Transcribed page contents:
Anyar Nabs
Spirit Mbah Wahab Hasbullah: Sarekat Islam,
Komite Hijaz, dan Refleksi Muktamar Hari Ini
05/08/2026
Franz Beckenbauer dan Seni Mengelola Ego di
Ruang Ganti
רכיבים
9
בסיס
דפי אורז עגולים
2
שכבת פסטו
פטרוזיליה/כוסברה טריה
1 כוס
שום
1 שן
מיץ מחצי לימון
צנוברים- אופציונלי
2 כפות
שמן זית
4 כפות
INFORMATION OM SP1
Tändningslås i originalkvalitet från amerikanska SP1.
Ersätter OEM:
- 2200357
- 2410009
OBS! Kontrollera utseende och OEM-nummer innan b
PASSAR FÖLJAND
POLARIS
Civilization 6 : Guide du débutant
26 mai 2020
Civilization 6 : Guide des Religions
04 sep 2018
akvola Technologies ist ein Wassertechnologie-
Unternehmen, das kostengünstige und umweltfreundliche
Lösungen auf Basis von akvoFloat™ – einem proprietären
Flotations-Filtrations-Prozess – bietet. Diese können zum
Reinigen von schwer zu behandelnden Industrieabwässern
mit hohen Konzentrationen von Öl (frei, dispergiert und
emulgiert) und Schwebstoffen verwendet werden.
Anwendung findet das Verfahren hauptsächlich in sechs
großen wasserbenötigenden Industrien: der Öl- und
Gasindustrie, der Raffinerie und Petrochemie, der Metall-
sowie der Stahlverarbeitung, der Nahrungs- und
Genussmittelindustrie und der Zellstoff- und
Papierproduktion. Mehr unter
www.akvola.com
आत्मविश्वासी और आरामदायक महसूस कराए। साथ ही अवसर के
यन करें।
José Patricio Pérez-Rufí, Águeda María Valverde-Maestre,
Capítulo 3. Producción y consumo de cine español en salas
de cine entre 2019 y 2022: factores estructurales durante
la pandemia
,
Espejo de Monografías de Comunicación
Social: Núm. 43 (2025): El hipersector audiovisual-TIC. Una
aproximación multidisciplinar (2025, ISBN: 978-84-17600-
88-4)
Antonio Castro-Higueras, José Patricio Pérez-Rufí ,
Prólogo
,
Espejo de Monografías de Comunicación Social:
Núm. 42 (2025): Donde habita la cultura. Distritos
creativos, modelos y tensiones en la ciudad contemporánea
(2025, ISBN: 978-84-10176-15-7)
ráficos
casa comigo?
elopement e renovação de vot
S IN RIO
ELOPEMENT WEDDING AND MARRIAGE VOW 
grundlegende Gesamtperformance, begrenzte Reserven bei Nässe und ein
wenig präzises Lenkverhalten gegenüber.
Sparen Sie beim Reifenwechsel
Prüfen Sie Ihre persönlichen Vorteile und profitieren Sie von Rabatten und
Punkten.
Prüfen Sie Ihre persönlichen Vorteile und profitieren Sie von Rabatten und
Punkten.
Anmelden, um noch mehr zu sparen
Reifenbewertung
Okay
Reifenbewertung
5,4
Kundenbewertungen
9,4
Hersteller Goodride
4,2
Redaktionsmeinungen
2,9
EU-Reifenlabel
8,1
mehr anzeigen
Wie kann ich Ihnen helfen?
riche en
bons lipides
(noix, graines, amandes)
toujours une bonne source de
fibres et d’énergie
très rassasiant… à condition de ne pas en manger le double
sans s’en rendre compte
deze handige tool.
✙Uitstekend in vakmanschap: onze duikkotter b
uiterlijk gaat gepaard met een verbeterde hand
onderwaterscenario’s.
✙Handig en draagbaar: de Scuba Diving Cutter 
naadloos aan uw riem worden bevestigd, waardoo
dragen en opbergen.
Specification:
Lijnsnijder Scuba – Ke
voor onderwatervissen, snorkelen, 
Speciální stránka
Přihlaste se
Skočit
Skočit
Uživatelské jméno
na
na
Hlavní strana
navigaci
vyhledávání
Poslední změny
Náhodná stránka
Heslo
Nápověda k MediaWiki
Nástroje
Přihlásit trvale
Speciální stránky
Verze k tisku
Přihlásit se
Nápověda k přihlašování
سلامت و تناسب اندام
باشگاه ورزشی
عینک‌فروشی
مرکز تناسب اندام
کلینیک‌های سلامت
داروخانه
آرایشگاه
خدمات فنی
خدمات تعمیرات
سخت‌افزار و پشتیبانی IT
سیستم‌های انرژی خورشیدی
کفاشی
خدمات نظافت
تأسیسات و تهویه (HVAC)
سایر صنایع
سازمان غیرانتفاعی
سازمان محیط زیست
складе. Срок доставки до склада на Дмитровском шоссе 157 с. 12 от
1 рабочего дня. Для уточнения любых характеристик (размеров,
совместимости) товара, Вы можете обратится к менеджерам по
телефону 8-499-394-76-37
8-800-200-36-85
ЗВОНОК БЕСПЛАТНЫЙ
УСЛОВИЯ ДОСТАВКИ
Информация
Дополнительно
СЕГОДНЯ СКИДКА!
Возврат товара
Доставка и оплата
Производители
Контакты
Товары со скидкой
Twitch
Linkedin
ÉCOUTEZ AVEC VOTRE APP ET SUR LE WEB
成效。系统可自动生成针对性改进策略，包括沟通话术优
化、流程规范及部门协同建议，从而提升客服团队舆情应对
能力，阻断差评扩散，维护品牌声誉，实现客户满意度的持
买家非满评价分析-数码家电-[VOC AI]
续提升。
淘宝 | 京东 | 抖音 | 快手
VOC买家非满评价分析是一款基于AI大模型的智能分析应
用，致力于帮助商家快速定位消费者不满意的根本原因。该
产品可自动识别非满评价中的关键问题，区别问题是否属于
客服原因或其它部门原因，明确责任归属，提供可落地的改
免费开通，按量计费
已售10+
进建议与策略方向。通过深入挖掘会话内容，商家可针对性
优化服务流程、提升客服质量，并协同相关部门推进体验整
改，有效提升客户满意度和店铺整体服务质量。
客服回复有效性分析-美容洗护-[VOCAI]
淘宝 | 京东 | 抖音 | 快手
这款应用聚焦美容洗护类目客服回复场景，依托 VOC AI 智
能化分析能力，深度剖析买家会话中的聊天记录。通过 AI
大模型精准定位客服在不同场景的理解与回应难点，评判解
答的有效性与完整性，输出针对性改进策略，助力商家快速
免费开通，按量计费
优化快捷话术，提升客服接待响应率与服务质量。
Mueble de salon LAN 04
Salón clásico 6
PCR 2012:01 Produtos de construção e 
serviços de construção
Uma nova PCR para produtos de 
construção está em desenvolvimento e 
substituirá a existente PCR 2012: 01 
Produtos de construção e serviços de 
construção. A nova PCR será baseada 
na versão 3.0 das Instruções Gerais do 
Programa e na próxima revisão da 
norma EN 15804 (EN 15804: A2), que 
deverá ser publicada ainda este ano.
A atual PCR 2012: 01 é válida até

WHAT TO WORK ON: The task requires an exact copy of all the lines above.

ANSWER BOX:
Anyar Nabs
Spirit Mbah Wahab Hasbullah: Sarekat Islam,
Komite Hijaz, dan Refleksi Muktamar Hari Ini
05/08/2026
Franz Beckenbauer dan Seni Mengelola Ego di
Ruang Ganti
רכיבים
9
בסיס
דפי אורז עגולים
2
שכבת פסטו
פטרוזיליה/כוסברה טריה
1 כוס
שום
1 שן
מיץ מחצי לימון
צנוברים- אופציונלי
2 כפות
שמן זית
4 כפות
INFORMATION OM SP1
Tändningslås i originalkvalitet från amerikanska SP1.
Ersätter OEM:
- 2200357
- 2410009
OBS! Kontrollera utseende och OEM-nummer innan b
PASSAR FÖLJAND
POLARIS
Civilization 6 : Guide du débutant
26 mai 2020
Civilization 6 : Guide des Religions
04 sep 2018
akvola Technologies ist ein Wassertechnologie-
Unternehmen, das kostengünstige und umweltfreundliche
Lösungen auf Basis von akvoFloat™ – einem proprietären
Flotations-Filtrations-Prozess – bietet. Diese können zum
Reinigen von schwer zu behandelnden Industrieabwässern
mit hohen Konzentrationen von Öl (frei, dispergiert und
emulgiert) und Schwebstoffen verwendet werden.
Anwendung findet das Verfahren hauptsächlich in sechs
großen wasserbenötigenden Industrien: der Öl- und
Gasindustrie, der Raffinerie und Petrochemie, der Metall-
sowie der Stahlverarbeitung, der Nahrungs- und
Genussmittelindustrie und der Zellstoff- und
Papierproduktion. Mehr unter
www.akvola.com
आत्मविश्वासी और आरामदायक महसूस कराए। साथ ही अवसर के
यन करें।
José Patricio Pérez-Rufí, Águeda María Valverde-Maestre,
Capítulo 3. Producción y consumo de cine español en salas
de cine entre 2019 y 2022: factores estructurales durante
la pandemia
,
Espejo de Monografías de Comunicación
Social: Núm. 43 (2025): El hipersector audiovisual-TIC. Una
aproximación multidisciplinar (2025, ISBN: 978-84-17600-
88-4)
Antonio Castro-Higueras, José Patricio Pérez-Rufí ,
Prólogo
,
Espejo de Monografías de Comunicación Social:
Núm. 42 (2025): Donde habita la cultura. Distritos
creativos, modelos y tensiones en la ciudad contemporánea
(2025, ISBN: 978-84-10176-15-7)
ráficos
casa comigo?
elopement e renovação de vot
S IN RIO
ELOPEMENT WEDDING AND MARRIAGE VOW 
grundlegende Gesamtperformance, begrenzte Reserven bei Nässe und ein
wenig präzises Lenkverhalten gegenüber.
Sparen Sie beim Reifenwechsel
Prüfen Sie Ihre persönlichen Vorteile und profitieren Sie von Rabatten und
Punkten.
Prüfen Sie Ihre persönlichen Vorteile und profitieren Sie von Rabatten und
Punkten.
Anmelden, um noch mehr zu sparen
Reifenbewertung
Okay
Reifenbewertung
5,4
Kundenbewertungen
9,4
Hersteller Goodride
4,2
Redaktionsmeinungen
2,9
EU-Reifenlabel
8,1
mehr anzeigen
Wie kann ich Ihnen helfen?
riche en
bons lipides
(noix, graines, amandes)
toujours une bonne source de
fibres et d’énergie
très rassasiant… à condition de ne pas en manger le double
sans s’en rendre compte
deze handige tool.
✙Uitstekend in vakmanschap: onze duikkotter b
uiterlijk gaat gepaard met een verbeterde hand
onderwaterscenario’s.
✙Handig en draagbaar: de Scuba Diving Cutter 
naadloos aan uw riem worden bevestigd, waardoo
dragen en opbergen.
Specification:
Lijnsnijder Scuba – Ke
voor onderwatervissen, snorkelen, 
Speciální stránka
Přihlaste se
Skočit
Skočit
Uživatelské jméno
na
na
Hlavní strana
navigaci
vyhledávání
Poslední změny
Náhodná stránka
Heslo
Nápověda k MediaWiki
Nástroje
Přihlásit trvale
Speciální stránky
Verze k tisku
Přihlásit se
Nápověda k přihlašování
سلامت و تناسب اندام
باشگاه ورزشی
عینک‌فروشی
مرکز تناسب اندام
کلینیک‌های سلامت
داروخانه
آرایشگاه
خدمات فنی
خدمات تعمیرات
سخت‌افزار و پشتیبانی IT
سیستم‌های انرژی خورشیدی
کفاشی
خدمات نظافت
تأسیسات و تهویه (HVAC)
سایر صنایع
سازمان غیرانتفاعی
سازمان محیط زیست
складе. Срок доставки до склада на Дмитровском шоссе 157 с. 12 от
1 рабочего дня. Для уточнения любых характеристик (размеров,
совместимости) товара, Вы можете обратится к менеджерам по
телефону 8-499-394-76-37
8-800-200-36-85
ЗВОНОК БЕСПЛАТНЫЙ
УСЛОВИЯ ДОСТАВКИ
Информация
Дополнительно
СЕГОДНЯ СКИДКА!
Возврат товара
Доставка и оплата
Производители
Контакты
Товары со скидкой
Twitch
Linkedin
ÉCOUTEZ AVEC VOTRE APP ET SUR LE WEB
成效。系统可自动生成针对性改进策略，包括沟通话术优
化、流程规范及部门协同建议，从而提升客服团队舆情应对
能力，阻断差评扩散，维护品牌声誉，实现客户满意度的持
买家非满评价分析-数码家电-[VOC AI]
续提升。
淘宝 | 京东 | 抖音 | 快手
VOC买家非满评价分析是一款基于AI大模型的智能分析应
用，致力于帮助商家快速定位消费者不满意的根本原因。该
产品可自动识别非满评价中的关键问题，区别问题是否属于
客服原因或其它部门原因，明确责任归属，提供可落地的改
免费开通，按量计费
已售10+
进建议与策略方向。通过深入挖掘会话内容，商家可针对性
优化服务流程、提升客服质量，并协同相关部门推进体验整
改，有效提升客户满意度和店铺整体服务质量。
客服回复有效性分析-美容洗护-[VOCAI]
淘宝 | 京东 | 抖音 | 快手
这款应用聚焦美容洗护类目客服回复场景，依托 VOC AI 智
能化分析能力，深度剖析买家会话中的聊天记录。通过 AI
大模型精准定位客服在不同场景的理解与回应难点，评判解
答的有效性与完整性，输出针对性改进策略，助力商家快速
免费开通，按量计费
优化快捷话术，提升客服接待响应率与服务质量。
Mueble de salon LAN 04
Salón clásico 6
PCR 2012:01 Produtos de construção e 
serviços de construção
Uma nova PCR para produtos de 
construção está em desenvolvimento e 
substituirá a existente PCR 2012: 01 
Produtos de construção e serviços de 
construção. A nova PCR será baseada 
na versão 3.0 das Instruções Gerais do 
Programa e na próxima revisão da 
norma EN 15804 (EN 15804: A2), que 
deverá ser publicada ainda este ano.
A atual PCR 2012: 01 é válida até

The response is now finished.